Gegen Mittag traf ich mich mit einer Kollegin und schlenderte mit ihr durch Halle 5 und 3. Dorthin zu kommen erwies sich als wahre Meisterleistung, da ich zunächst von Halle 4 (wo ich wie immer Autorin Ulrike Renk einen Besuch abgestattet hatte) in die Glashalle musste, die Zirkulation in den Röhren zu Halle 2 aber nahezu zum Erliegen gekommen war. Irgendwann aber war ich durch, stieß zu meiner Kollegin und wir konnten gemeinsam eine gemütliche Dienstleistungsrunde drehen. Bislang hatte ich mich noch nicht mit dem Angebot von epubli befasst, sodass die Vorstellung dieser Plattform uns gerade recht kam. Da aber nur noch eine weitere Damen Interesse daran hatte, bekamen wir sozusagen zu dritt eine Privateinführung in epubli, konnten viele Fragen stellen und sind nun dort rundum informiert. Während am Freitag BOD noch sehr auskunftsfreudig gewesen war und ich mich dort gut beraten gefühlt hatte, glänzte der Noch-Marktführer am Samstag durch Dienstleistungsunlust. Im Vergleich zu den Gesprächen mit epubli fiel BOD am Samstag absolut durch, was Service und Kundenkontakt anbelangt. Schade. 
Da wanderten wir doch lieber zu einem Bereich ab, der mich jedes Jahr aufs Neue anlockt, weil es dort nach Druckerschwärze, Farben, Ölen und Papier duftet. Gerade wenn man aus dem digitalen Bereich herbeigeschlendert kommt und den Kopf voll hat von Dateiformaten und Lesegeräten, unternimmt man eine regelrechte Weltreise, die aber richtig gut tut. Im Bereich der Buchkunst kann man nämlich zuschauen, wie Bücher traditionell entstanden. Dort stehen alte Druckpressen, die auch vorgeführt werden. Manchmal kann man auch selbst Hand anlegen und Farbe auftragen oder mal den Hebel betätigen, um eine Illustration aufs Papier zu bringen. 
Mit ein paar Eindrücken aus diesem Messeteil verabschiede ich mich für heute und lade in den nächsten Tagen noch mehr Bildimpressionen hoch. Das Reduzieren der Bilder ist doch ein wenig mühselig und das Bearbeiten spare ich mir an dieser Stelle sowieso. Schnappschußgefahr ;-)
Ob ich allerdings den Messesonntag noch in Angriff nehme, entscheide ich spontan. Momentan sagen Füße und Zugfahrplan eher Nein, vor allem, weil ein Teil der Lesungen, die mich interessieren würden, sehr spät in der zweiten Tageshälfte liegt und ich nicht erst so spät nach Hause fahren kann. Aber man weiß ja nie ...

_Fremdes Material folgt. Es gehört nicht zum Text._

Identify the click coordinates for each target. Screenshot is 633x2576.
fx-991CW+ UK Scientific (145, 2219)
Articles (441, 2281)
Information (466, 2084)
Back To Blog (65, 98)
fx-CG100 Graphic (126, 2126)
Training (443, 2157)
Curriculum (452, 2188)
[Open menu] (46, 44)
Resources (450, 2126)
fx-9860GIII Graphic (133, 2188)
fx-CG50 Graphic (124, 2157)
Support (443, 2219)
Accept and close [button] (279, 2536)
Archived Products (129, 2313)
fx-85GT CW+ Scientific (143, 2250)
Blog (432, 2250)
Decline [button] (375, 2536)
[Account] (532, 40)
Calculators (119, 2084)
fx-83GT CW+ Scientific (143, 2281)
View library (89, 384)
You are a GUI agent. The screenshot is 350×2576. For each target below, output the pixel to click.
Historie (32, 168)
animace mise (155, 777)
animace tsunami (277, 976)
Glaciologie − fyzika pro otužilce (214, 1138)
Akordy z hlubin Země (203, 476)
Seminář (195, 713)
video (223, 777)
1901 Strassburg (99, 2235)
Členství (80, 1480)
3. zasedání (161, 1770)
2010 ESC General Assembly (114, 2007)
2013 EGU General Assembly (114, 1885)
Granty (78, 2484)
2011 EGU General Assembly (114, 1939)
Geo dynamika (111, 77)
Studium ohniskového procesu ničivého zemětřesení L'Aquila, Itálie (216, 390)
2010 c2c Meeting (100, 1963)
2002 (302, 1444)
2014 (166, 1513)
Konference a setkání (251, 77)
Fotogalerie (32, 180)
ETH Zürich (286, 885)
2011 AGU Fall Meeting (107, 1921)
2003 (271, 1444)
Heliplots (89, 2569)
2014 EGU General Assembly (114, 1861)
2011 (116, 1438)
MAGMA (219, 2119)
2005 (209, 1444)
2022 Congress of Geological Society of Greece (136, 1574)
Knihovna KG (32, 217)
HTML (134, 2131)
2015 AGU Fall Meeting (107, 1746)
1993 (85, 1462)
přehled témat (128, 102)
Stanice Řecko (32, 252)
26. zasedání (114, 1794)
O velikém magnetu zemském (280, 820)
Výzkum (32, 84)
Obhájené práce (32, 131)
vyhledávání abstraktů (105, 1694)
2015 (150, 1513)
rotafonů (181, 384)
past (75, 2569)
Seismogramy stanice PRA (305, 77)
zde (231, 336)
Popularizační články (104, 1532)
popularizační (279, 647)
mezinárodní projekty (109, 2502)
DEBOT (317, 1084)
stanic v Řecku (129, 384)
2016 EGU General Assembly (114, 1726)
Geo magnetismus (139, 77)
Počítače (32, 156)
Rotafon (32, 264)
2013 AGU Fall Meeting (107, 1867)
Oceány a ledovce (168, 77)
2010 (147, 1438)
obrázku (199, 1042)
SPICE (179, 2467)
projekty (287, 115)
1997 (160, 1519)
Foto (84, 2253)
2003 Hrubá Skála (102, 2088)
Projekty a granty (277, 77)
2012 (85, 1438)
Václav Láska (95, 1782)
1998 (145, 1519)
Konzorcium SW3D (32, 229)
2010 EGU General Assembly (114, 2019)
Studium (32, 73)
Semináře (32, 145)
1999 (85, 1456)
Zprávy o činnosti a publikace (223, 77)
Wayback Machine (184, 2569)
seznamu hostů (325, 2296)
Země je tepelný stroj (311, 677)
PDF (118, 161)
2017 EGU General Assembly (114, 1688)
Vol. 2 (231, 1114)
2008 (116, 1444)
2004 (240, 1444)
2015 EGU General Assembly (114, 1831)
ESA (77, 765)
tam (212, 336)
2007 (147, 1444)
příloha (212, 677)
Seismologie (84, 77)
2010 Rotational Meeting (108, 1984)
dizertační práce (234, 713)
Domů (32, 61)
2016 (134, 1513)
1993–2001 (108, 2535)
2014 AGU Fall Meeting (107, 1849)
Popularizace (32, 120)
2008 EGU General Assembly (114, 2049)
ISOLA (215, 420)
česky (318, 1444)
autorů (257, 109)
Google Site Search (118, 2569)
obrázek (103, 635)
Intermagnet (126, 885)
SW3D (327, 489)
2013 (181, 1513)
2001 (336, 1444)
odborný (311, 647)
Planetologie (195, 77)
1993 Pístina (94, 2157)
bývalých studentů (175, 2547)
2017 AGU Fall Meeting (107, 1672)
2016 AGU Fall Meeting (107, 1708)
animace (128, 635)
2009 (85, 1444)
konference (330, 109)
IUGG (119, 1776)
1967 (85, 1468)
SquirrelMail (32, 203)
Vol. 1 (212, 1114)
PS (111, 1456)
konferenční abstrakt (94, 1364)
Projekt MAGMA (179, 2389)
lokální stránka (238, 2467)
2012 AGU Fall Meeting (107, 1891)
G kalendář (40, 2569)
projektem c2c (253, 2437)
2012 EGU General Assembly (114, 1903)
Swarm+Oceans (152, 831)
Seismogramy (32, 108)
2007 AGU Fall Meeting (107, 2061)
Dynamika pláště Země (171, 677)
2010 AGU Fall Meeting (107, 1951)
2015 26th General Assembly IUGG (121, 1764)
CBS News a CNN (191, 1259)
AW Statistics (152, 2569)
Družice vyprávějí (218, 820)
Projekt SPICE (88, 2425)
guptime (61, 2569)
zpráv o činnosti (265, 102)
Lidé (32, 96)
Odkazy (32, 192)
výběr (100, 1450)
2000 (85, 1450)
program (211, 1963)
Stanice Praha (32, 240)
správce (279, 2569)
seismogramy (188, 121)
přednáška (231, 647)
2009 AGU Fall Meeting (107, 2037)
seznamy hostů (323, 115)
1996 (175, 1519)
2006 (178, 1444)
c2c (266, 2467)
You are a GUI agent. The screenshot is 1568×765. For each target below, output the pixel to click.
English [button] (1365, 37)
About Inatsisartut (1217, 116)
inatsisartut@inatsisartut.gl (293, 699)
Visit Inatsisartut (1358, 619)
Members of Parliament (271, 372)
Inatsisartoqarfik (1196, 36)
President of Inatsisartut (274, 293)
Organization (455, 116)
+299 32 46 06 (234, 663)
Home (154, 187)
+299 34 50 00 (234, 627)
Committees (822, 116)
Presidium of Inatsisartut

Einmal selber drucken, bitte.

Selber drucken und mitnehmen.
Da liegt ein Hase, der auf ein Blatt will
Nämlich auf dieses - zwischen zwei Textblöcke

Einmal eingelegt ...
... und durchgekurbelt
 

Na guck, ein Hase ...
... tatsächlich auf Papier

Dank gekonnter Maschineneinstellung vermeidet er galant Buchstaben und Satzzeichen.